Spending for defense will rise (something that could be assumed regardless of the election's outcome), but other spending initiatives, including further minimum wage changes, are not very likely. Perhaps some education related programs emanating from Washington may occur, but a Bush administration will, at most, send block grants to the states to encourage changed behavior in public schools. Vouchers failed in voter initiatives and will not be pursued by Washington.
The combination of all these changes may whittle the surplus down to about $200 billion from the $237 billion that occurred this year. However, more than $160 billion will be used to reduce debt while it is measured as a contribution to social security. The remaining $40 billion also will be used to pay down debt but will be viewed as a surplus to justify further tax initiatives in 2002.
Now, if all these assumptions are correct, (unlikely but what other assumptions should be made), what will this policy do to the economy.
First, Alan Greenspan will be satisfied with these conditions.

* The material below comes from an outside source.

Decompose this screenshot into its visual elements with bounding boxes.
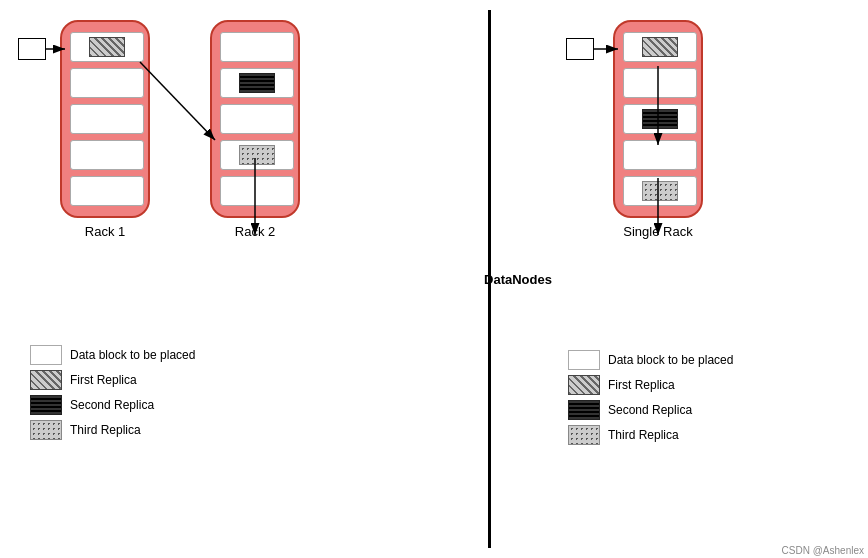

He would not be thrilled by a large reduction in taxes or the long-term revenue loss that a repeal of estate taxes would generate, but they will not happen. This means the Federal Reserve will not increase interest rate targets and might even lower them if financial deterioration persists. The most likely case is that no changes in interest rate targets will occur.
Second, long term interest rates may actually fall slightly. If Bush had a mandate to distribute the surplus to households, interest rates probably would rise. These lower rates will stabilize housing near current construction levels, encourage commercial construction, and improve the ability to finance capital expenditures. As a result, productivity gains will remain relatively strong.
Third, the new people in the executive branch will be less prone to encourage regulatory restraint and anti-trust policy. Indeed, this probably will be the largest change. This might partially offset inflationary pressures being created from higher wage costs.
In summary, most of the policies on which the current economy has thrived will continue, at least until a Bush mandate can be developed. As this is good for the type of economy we currently enjoy, investors may see some price improvement in their financial assets. In short, a slower and slightly more inflation prone economy will develop but one that remains reasonably healthy. At least that is what I am telling my audiences until I get more direction from the policies of the new administration.